Stored data entries
[Start of Attachment]
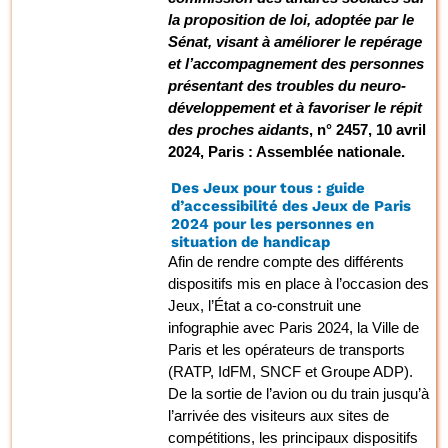
la proposition de loi, adoptée par le
Sénat, visant à améliorer le repérage
et l’accompagnement des personnes
présentant des troubles du neuro-
développement et à favoriser le répit
des proches aidants
, n° 2457, 10 avril
2024, Paris : Assemblée nationale.
Des Jeux pour tous : guide
d’accessibilité des Jeux de Paris
2024 pour les personnes en
situation de handicap
Afin de rendre compte des différents
dispositifs mis en place à l’occasion des
Jeux, l’État a co-construit une
infographie avec Paris 2024, la Ville de
Paris et les opérateurs de transports
(RATP, IdFM, SNCF et Groupe ADP).
De la sortie de l’avion ou du train jusqu’à
l’arrivée des visiteurs aux sites de
compétitions, les principaux dispositifs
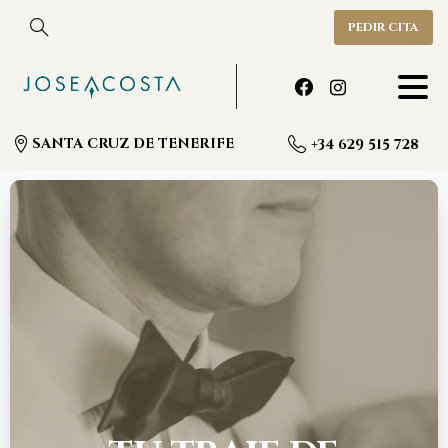
PEDIR CITA
SANTA CRUZ DE TENERIFE
+34 629 515 728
[End of Attachment]
Write down every line of the data above that includes the string "Jeux".

Des Jeux pour tous : guide
d’accessibilité des Jeux de Paris
Jeux, l’État a co-construit une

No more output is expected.